Татьяна Морозова : Стать Лавром

Евгений Водолазкин, доктор филологических наук, специалист по древнерусской литературе, выбрав в главные герои романа человека, наделенного даром исцеления, в Пролегомене привел этимологию слова “врач” — “врати — заговаривать”. А обозначив жанр своего произведения как неисторический роман, дал себе возможность усилить эти этимологические смыслы. Однако обещанное отступление от жанровых норм скорее отделяет книгу от той псевдоисторической литературы, которая сейчас столь же популярна, сколь и не имеет никакого отношения к истории. “Лавр” действительно не исторический роман, а скорее внеисторический, однако картины жизни Руси, Европы и Востока XV века написаны зримо, но без дотошностей. “Их встречал Безолозерск, главный город княжества. Сани сквозили сквозь темные улицы. Арсений еще никогда не видел таких длинных улиц и таких высоких домов. О высоте домов он мог судить по свечению верхних окон”.

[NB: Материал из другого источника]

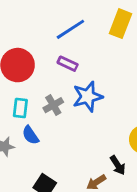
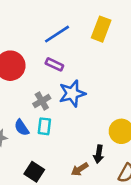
cyan rectangle: (20, 108) -> (44, 126), moved
black arrow: (118, 165) -> (99, 154), turned 42

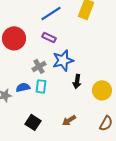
blue semicircle: (22, 128) -> (23, 87), turned 112
black arrow: (99, 154) -> (77, 81), moved

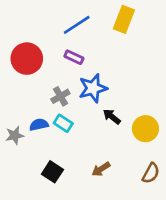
black arrow: (77, 81) -> (112, 117), turned 120
cyan rectangle: (41, 86) -> (63, 123), turned -64

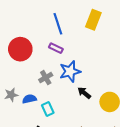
blue line: (77, 25) -> (58, 24), turned -75
cyan rectangle: (63, 123) -> (48, 109), moved, turned 32
gray star: (15, 135) -> (11, 95), moved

Свободу автору дает, с одной стороны, погруженность в средневековую литературу, и древнерусскую, и европейскую; а с другой — он точно знает, что и как хочет сказать. И это делает композицию ясной, не обремененной ответвлениями. Знание реалий древнерусской жизни в нем так глубоко и органично, что не нуждается в демонстрации. Поэтому стиль повествования оправдан в любом проявлении, будь то лишенное эпитетов фабульное письмо или древнерусские и церковнославянские включения, — и то и то делается ради смысла, а не ради цветистости или квазиисторичности. “До сорокового дня после родов она не ходила в церковь и ожидала очищения своей плоти. Когда плоть очистилась, она пошла на раннюю службу. <…> Арсений был третьим ее ребенком. Родившиеся ранее не пережили первого года. Арсений пережил”, — сказано о начале жизни героя. “Се покой в век века, зде вселюся” — говорит Лавр о последнем земном жилище.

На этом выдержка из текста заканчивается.